CAPITAL SPENDING:CONSTITUENCIES WHERE the sitting TDs include Government Ministers receive higher infrastructure spending per head of population than those without, according to research findings presented to the conference.

A study of the allocation of the government’s capital spending budget between 2001 and 2007 by former Irish Timeseconomics editor Jane Suiter found that constituencies represented by the minister for finance over the period were more likely to receive higher allocations for the building of sports clubs.

For primary school grants, schools in constituencies held by the ministers for education and finance received more over the period, but there was a negative correlation between the size of the grants and the number of children aged between five and 12 in each constituency.

“Ministers and geography matter. There appears to be a policy to please the minister,” said Suiter, who is completing a PhD on the subject in Trinity College.

Civil servants were hampered by the lack of a national database on school infrastructure, while more detailed demographic information should be used when allocating funds, she said.

Also speaking at the conference, UCC economist Declan Jordan criticised the Government’s science, technology and innovation strategy, saying it was awash with “fuzzy concepts” and had little economic basis. “There is no strong correlation in any of the evidence that higher spending on RD leads to higher economic growth,” he said.

Minister for Education and Science Batt O’Keeffe said the Government would continue to concentrate on stimulating long-term activity and economic productivity under the “smart economy” umbrella.

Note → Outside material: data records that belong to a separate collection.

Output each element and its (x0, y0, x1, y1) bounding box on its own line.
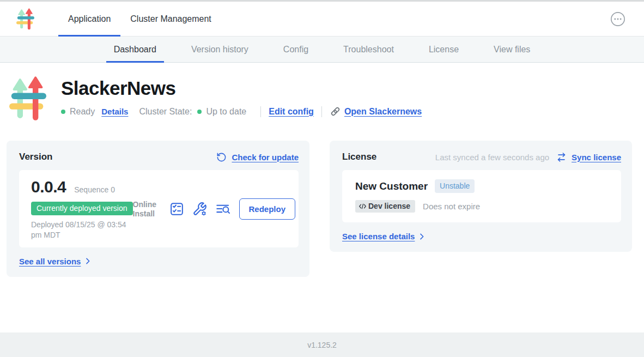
sync-license-link[interactable]: Sync license (572, 153, 621, 162)
subnav-tab-version-history-label: Version history (191, 45, 248, 55)
license-expiration: Does not expire (423, 202, 480, 211)
tab-application-label: Application (68, 14, 111, 24)
app-status-text: Ready (70, 107, 95, 117)
refresh-icon (216, 152, 227, 162)
tab-application[interactable]: Application (58, 2, 120, 36)
subnav-tab-config-label: Config (283, 45, 308, 55)
deployed-timestamp: Deployed 08/15/25 @ 03:54 pm MDT (31, 220, 133, 241)
check-for-update-link[interactable]: Check for update (232, 153, 299, 162)
see-license-details-link[interactable]: See license details (342, 232, 415, 241)
cluster-state-text: Up to date (206, 107, 246, 117)
app-subnav: Dashboard Version history Config Trouble… (0, 37, 644, 63)
preflight-checks-button[interactable] (169, 202, 184, 216)
config-wrench-icon (192, 202, 207, 216)
divider (321, 106, 322, 117)
open-app-link-label: Open Slackernews (344, 107, 422, 117)
subnav-tab-view-files[interactable]: View files (486, 37, 538, 62)
subnav-tab-troubleshoot-label: Troubleshoot (343, 45, 394, 55)
deploy-logs-button[interactable] (215, 202, 231, 216)
app-status-row: Ready Details Cluster State: Up to date … (61, 106, 422, 117)
license-last-synced: Last synced a few seconds ago (435, 153, 549, 162)
status-details-link[interactable]: Details (101, 107, 128, 116)
license-card-title: License (342, 152, 376, 162)
license-card: License Last synced a few seconds ago Sy… (330, 141, 632, 252)
admin-console-page: Application Cluster Management Dashboard… (0, 0, 644, 357)
top-nav-tabs: Application Cluster Management (58, 2, 221, 36)
hash-arrows-logo-icon (9, 75, 46, 123)
deploy-logs-icon (215, 202, 231, 216)
subnav-tab-dashboard-label: Dashboard (114, 45, 156, 55)
subnav-tab-config[interactable]: Config (276, 37, 316, 62)
app-status-dot (61, 110, 65, 114)
cluster-state-label: Cluster State: (139, 107, 192, 117)
version-card-title: Version (19, 152, 52, 162)
code-icon (359, 203, 367, 210)
license-details-panel: New Customer Unstable Dev license (342, 170, 621, 222)
redeploy-button[interactable]: Redeploy (239, 198, 296, 220)
version-number: 0.0.4 (31, 178, 66, 196)
see-all-versions-link[interactable]: See all versions (19, 257, 81, 266)
dashboard-main: SlackerNews Ready Details Cluster State:… (0, 63, 644, 332)
top-navbar: Application Cluster Management (0, 2, 644, 37)
subnav-tab-license[interactable]: License (421, 37, 466, 62)
chevron-right-icon (417, 232, 426, 241)
app-logo-small[interactable] (16, 8, 34, 31)
subnav-tab-version-history[interactable]: Version history (184, 37, 256, 62)
dashboard-cards: Version Check for update (7, 141, 644, 277)
license-type-badge-label: Dev license (368, 202, 410, 210)
edit-config-link[interactable]: Edit config (269, 107, 314, 117)
current-version-panel: 0.0.4 Sequence 0 Currently deployed vers… (19, 170, 299, 247)
open-app-link[interactable]: Open Slackernews (330, 106, 422, 117)
license-type-badge: Dev license (355, 200, 415, 213)
chevron-right-icon (83, 257, 92, 265)
version-sequence: Sequence 0 (74, 185, 115, 194)
channel-badge: Unstable (435, 179, 475, 193)
cluster-status-dot (197, 110, 202, 114)
divider (260, 106, 261, 117)
view-config-button[interactable] (192, 202, 207, 216)
preflight-checklist-icon (169, 202, 184, 216)
app-header: SlackerNews Ready Details Cluster State:… (9, 75, 644, 123)
hash-arrows-logo-icon (16, 8, 34, 31)
tab-cluster-management[interactable]: Cluster Management (120, 2, 221, 36)
deployed-version-badge: Currently deployed version (31, 202, 133, 215)
tab-cluster-management-label: Cluster Management (130, 14, 211, 24)
install-type-label: Online Install (133, 200, 161, 218)
subnav-tab-dashboard[interactable]: Dashboard (106, 37, 164, 62)
app-logo-large (9, 75, 46, 123)
console-version: v1.125.2 (307, 341, 337, 349)
customer-name: New Customer (355, 180, 428, 192)
version-card: Version Check for update (7, 141, 309, 277)
ellipsis-circle-icon (610, 11, 625, 27)
sync-arrows-icon (556, 152, 567, 162)
page-title: SlackerNews (61, 77, 422, 99)
subnav-tab-view-files-label: View files (494, 45, 530, 55)
overflow-menu-button[interactable] (610, 11, 625, 27)
subnav-tab-license-label: License (429, 45, 459, 55)
console-footer: v1.125.2 (0, 332, 644, 357)
subnav-tab-troubleshoot[interactable]: Troubleshoot (336, 37, 402, 62)
link-chain-icon (330, 106, 341, 117)
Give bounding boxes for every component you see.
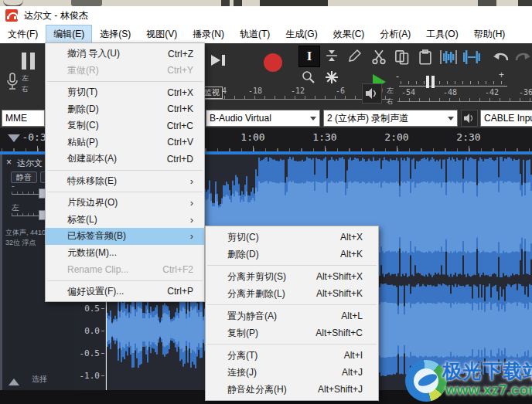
selection-tool-button[interactable]: I (298, 46, 320, 67)
menu-item-14[interactable]: 元数据(M)... (46, 245, 204, 262)
menu-item-shortcut: Ctrl+P (167, 286, 193, 297)
menubar-item-9[interactable]: 分析(A) (372, 25, 418, 43)
skip-to-end-button[interactable] (210, 54, 227, 66)
record-button[interactable] (264, 53, 282, 72)
menu-item-11[interactable]: 片段边界(O)› (46, 195, 204, 212)
menubar-item-4[interactable]: 视图(V) (138, 25, 185, 43)
menu-item-10[interactable]: 连接(J)Alt+J (206, 364, 378, 381)
menu-item-9[interactable]: 特殊移除(E)› (46, 173, 204, 190)
collapse-track-arrow-icon[interactable] (9, 379, 19, 385)
multi-tool-button[interactable] (322, 67, 342, 87)
menu-item-1[interactable]: 删除(D)Alt+K (206, 246, 378, 263)
menu-item-0[interactable]: 撤消 导入(U)Ctrl+Z (46, 46, 204, 63)
menu-item-label: 置为静音(A) (227, 310, 327, 323)
copy-button[interactable] (394, 49, 410, 65)
menu-item-12[interactable]: 标签(L)› (46, 212, 204, 229)
background-fragment (518, 0, 532, 6)
speaker-icon (365, 87, 379, 100)
track-close-button[interactable]: × (6, 157, 12, 168)
recording-channels-dropdown[interactable]: 2 (立体声) 录制声道 (323, 110, 458, 127)
audio-host-value: MME (5, 113, 27, 124)
envelope-tool-button[interactable] (322, 46, 342, 66)
menu-item-7[interactable]: 创建副本(A)Ctrl+D (46, 151, 204, 168)
menubar-item-8[interactable]: 效果(C) (326, 25, 373, 43)
speed-slider-ticks (401, 81, 507, 84)
menu-item-3[interactable]: 分离并剪切(S)Alt+Shift+X (206, 268, 378, 285)
menu-item-shortcut: Alt+Shift+C (315, 328, 363, 338)
menu-item-1[interactable]: 重做(R)Ctrl+Y (46, 63, 204, 80)
pause-button[interactable] (22, 53, 35, 70)
menu-item-label: 静音处分离(H) (227, 383, 304, 396)
rec-meter-right-label: 右 (22, 85, 29, 93)
menu-item-shortcut: Ctrl+K (167, 104, 193, 114)
meter-scale-number: -48 (443, 88, 457, 97)
amplitude-scale-label: -1.0 (80, 371, 101, 381)
menu-item-label: 复制(C) (67, 119, 153, 132)
timeline-major-tick (37, 146, 38, 151)
menu-item-0[interactable]: 剪切(C)Alt+X (206, 229, 378, 246)
menubar-item-3[interactable]: 选择(S) (92, 25, 138, 43)
menu-item-label: 撤消 导入(U) (67, 47, 154, 60)
menu-item-label: Rename Clip... (67, 264, 148, 275)
timeline-major-tick (325, 146, 326, 151)
undo-icon (492, 48, 510, 65)
trim-audio-button[interactable] (439, 49, 458, 65)
menu-item-7[interactable]: 复制(P)Alt+Shift+C (206, 324, 378, 341)
menu-item-shortcut: Alt+Shift+K (316, 288, 363, 299)
menu-item-15[interactable]: Rename Clip...Ctrl+F2 (46, 261, 204, 278)
speed-slider-track[interactable] (399, 86, 507, 87)
zoom-tool-button[interactable] (298, 67, 319, 87)
copy-icon (394, 49, 410, 65)
labeled-audio-submenu: 剪切(C)Alt+X删除(D)Alt+K分离并剪切(S)Alt+Shift+X分… (205, 226, 379, 401)
menu-item-13[interactable]: 已标签音频(B)› (46, 228, 204, 245)
menu-item-shortcut: Ctrl+Y (167, 65, 193, 76)
undo-button[interactable] (492, 48, 510, 65)
recording-device-dropdown[interactable]: B-Audio Virtual (206, 110, 320, 127)
menu-item-4[interactable]: 分离并删除(L)Alt+Shift+K (206, 285, 378, 302)
menubar-item-5[interactable]: 播录(N) (185, 25, 232, 43)
timeline-major-tick (469, 146, 469, 151)
draw-tool-button[interactable] (345, 46, 365, 66)
menu-item-label: 标签(L) (67, 213, 186, 226)
menu-item-17[interactable]: 偏好设置(F)...Ctrl+P (46, 283, 204, 300)
menubar-item-7[interactable]: 生成(G) (278, 25, 325, 43)
audio-host-dropdown[interactable]: MME (2, 110, 45, 127)
menubar-item-2[interactable]: 编辑(E) (46, 25, 92, 43)
menu-item-3[interactable]: 剪切(T)Ctrl+X (46, 84, 204, 101)
menubar-item-6[interactable]: 轨道(T) (232, 25, 278, 43)
menu-item-label: 特殊移除(E) (67, 175, 186, 188)
menubar-item-10[interactable]: 工具(O) (418, 25, 466, 43)
meter-scale-number: -42 (485, 88, 499, 97)
track-name[interactable]: 达尔文 (17, 158, 43, 169)
menu-separator (207, 265, 377, 266)
menu-item-4[interactable]: 删除(D)Ctrl+K (46, 101, 204, 118)
redo-button[interactable] (513, 48, 532, 65)
menu-item-label: 片段边界(O) (67, 196, 186, 209)
speed-slider-thumb[interactable] (426, 76, 437, 91)
gain-slider-minus: - (12, 181, 15, 190)
window-title: 达尔文 - 林俊杰 (24, 9, 88, 22)
silence-audio-button[interactable] (462, 49, 481, 65)
timeline-options-arrow-icon[interactable] (8, 134, 20, 142)
menu-item-11[interactable]: 静音处分离(H)Alt+Shift+J (206, 381, 378, 398)
menu-item-9[interactable]: 分离(T)Alt+I (206, 347, 378, 364)
meter-scale-number: -36 (519, 88, 532, 97)
menu-item-6[interactable]: 置为静音(A)Alt+L (206, 307, 378, 324)
playback-meter-speaker-button[interactable] (362, 83, 382, 104)
amplitude-scale-tick (101, 375, 104, 376)
amplitude-scale-label: -0.5 (80, 348, 101, 358)
menu-item-5[interactable]: 复制(C)Ctrl+C (46, 117, 204, 134)
menu-item-6[interactable]: 粘贴(P)Ctrl+V (46, 134, 204, 151)
menubar-item-1[interactable]: 文件(F) (0, 25, 46, 43)
watermark-site-name: 极光下载站 (442, 358, 532, 384)
microphone-icon[interactable] (5, 73, 20, 93)
track-select-button[interactable]: 选择 (32, 374, 47, 385)
mute-button[interactable]: 静音 (11, 171, 37, 183)
cut-button[interactable] (371, 49, 387, 65)
menubar-item-11[interactable]: 帮助(H) (466, 25, 513, 43)
playback-device-dropdown[interactable]: CABLE Inpu (480, 110, 532, 127)
menu-item-label: 分离(T) (227, 349, 330, 362)
recording-device-value: B-Audio Virtual (210, 113, 271, 124)
timeline-time-label: 2:00 (384, 131, 408, 143)
paste-button[interactable] (418, 49, 433, 65)
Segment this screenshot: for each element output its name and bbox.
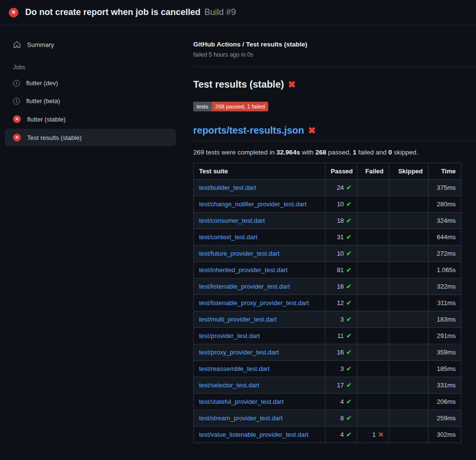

This was “not just about white coats and PhDs”, he said.

The Minister also told the Kenmare conference that social welfare spending must be reduced and public sector pay re-examined. The next few months would “test our mettle as a nation”, but “the experience of the 1980s shows us that delay makes the problem worse”, he said. As 38 per cent of current spending by the Government was on social welfare payments, “it must be reduced”.

Mr O’Keeffe asked the economists present “to help people understand why a difficult budget is necessary”. He added: “It’s very early in the stages of the debate on the estimates, but I can certainly say that we will be resolute on cutting spending.”

UCD economist Colm McCarthy said the perception among the public was that Government spending was already falling, however, spending was up 7.1 per cent over the past year.